Stored data entries:
★ ★ ★ ★

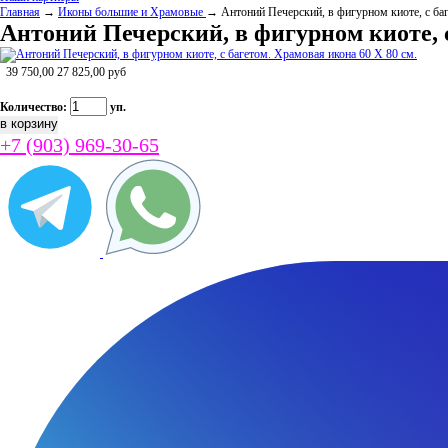
Главная
→
Иконы большие и Храмовые
→ Антоний Печерский, в фигурном киоте, с баг
Антоний Печерский, в фигурном киоте, с
39 750,00
27 825,00
руб
Количество:
уп.
+7 (903) 969-30-65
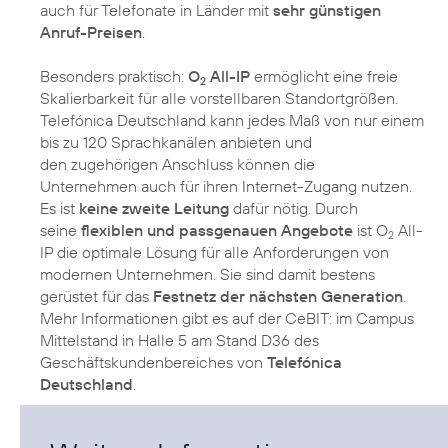
auch für Telefonate in Länder mit
sehr günstigen
Anruf-Preisen
.
Besonders praktisch:
O
All-IP
ermöglicht eine freie
2
Skalierbarkeit für alle vorstellbaren Standortgrößen.
Telefónica Deutschland kann jedes Maß von nur einem
bis zu 120 Sprachkanälen anbieten und
den zugehörigen Anschluss können die
Unternehmen auch für ihren Internet-Zugang nutzen.
Es ist
keine zweite Leitung
dafür nötig. Durch
seine
flexiblen und passgenauen Angebote
ist O
All-
2
IP die optimale Lösung für alle Anforderungen von
modernen Unternehmen. Sie sind damit bestens
gerüstet für das
Festnetz der nächsten Generation
.
Mehr Informationen gibt es auf der CeBIT: im Campus
Mittelstand in Halle 5 am Stand D36 des
Geschäftskundenbereiches von
Telefónica
Deutschland
.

★ ★ ★ ★

PROBLEM STATEMENT:
An exact copy of the lines from the one with "Mehr Informationen gibt" to the final line of the entries is all that the answer should hold.

ANSWER AREA:
Mehr Informationen gibt es auf der CeBIT: im Campus
Mittelstand in Halle 5 am Stand D36 des
Geschäftskundenbereiches von
Telefónica
Deutschland
.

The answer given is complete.